Are you talking about Fox News, Sinclair or Twitier or Rogan and other Bro channels? Not to mention AM radio. So what megaphone does she have? As you can see with some posters, there is a whole conservative sphere that a person can be in and never here anything. That's how you get anti vaxxers and stop the steal. I mean CNN is now run by Rupert disciple. Why do you think she did shows like call her daddy. She tried to do Rogan from the road but he said you have to come to Austin and be in my studio, which was his way of making it impossible for her.
Of course. I think there's a lot of willful stupidity behind support for Trump, don't get me wrong. It's just that, in a world where "Facts Don't Care About Your Feelings" is the mating call of smugly intellectual right-wingers, I don't think we should use intelligence, per se, as a proxy for moral sensibility. That speaks to the populist disdain for expertise, IMHO.
What the democrats took for granted was the idea that voters would be repelled and disgusted by the never ending stream of racism, bigotry and ignorance pouring out of the Trump campaign. Turns out there is a significant chunk of US voters that are attracted to (or at the very least do not mind) such message.
And also just basic misunderstandings. I saw some interesting data that showed that the only categories of immigrant deportation for which there is a majority of support (i.e bipartisan) is where the immigrant is a criminal or only recently arrived. In other words, a large majority of americans seem to think deportation will just be of the worst criminals and/or camps for people actually at the border. This is something that isn't understood by the "dems have lost touch with the people" crowd The people mostly don't even have a working knowledge of what is proposed. This is how you can have a situation where 90% of MAGA / GOP voters have protection of entitlements as a top issue, yet voted for the party that want to take away all their entitlements.
Here’s another tip: mean, condescending sarcasm is not a sign of intelligence. You aren’t going to convince anyone of anything with that. It will finally click for you when you understand that dems aren’t speaking over voters’ heads…they’re speaking to themselves. Right wing people in America have spent over half a century being forced to listen to, and process, and gain a functional grasp of leftist advocacy across media and every other institution. They are well-versed in all of the leftist nonsense that you think is intelligent. Meanwhile, leftist politicians refuse to go on freakin’ Joe Rogan (another former democrat) because they can’t control the discussion. You all are under a spell. But thankfully for the rest of us, we are moving on without you.
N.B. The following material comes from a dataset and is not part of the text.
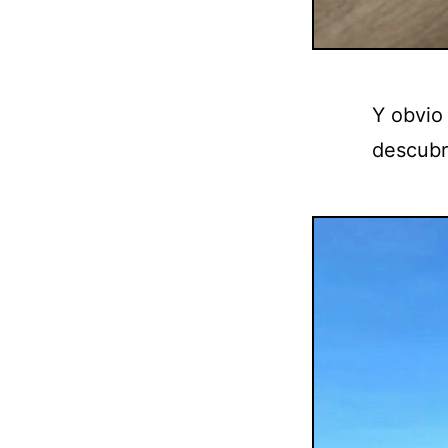
Y obvio
descubr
Question away my educational level if you want but I have receipts. My family is different than yours and still lives in Bolivia with PhDs and Masters from the US and Japan all of them through full scholarships like Fulbright. I have a Masters myself. I can post my diploma if you need proof. I understand your point about civics completely but we don't have data on civics knowledge and actual voters. The guys who don't know civics are likely non-voters in my opinion. I believe about 36% didn't vote and that is a low rate of absenteeism. Typically it is 40%+. So I question when you call voters dumb. Frankly, there a lot of attacks on people in your posts including myself.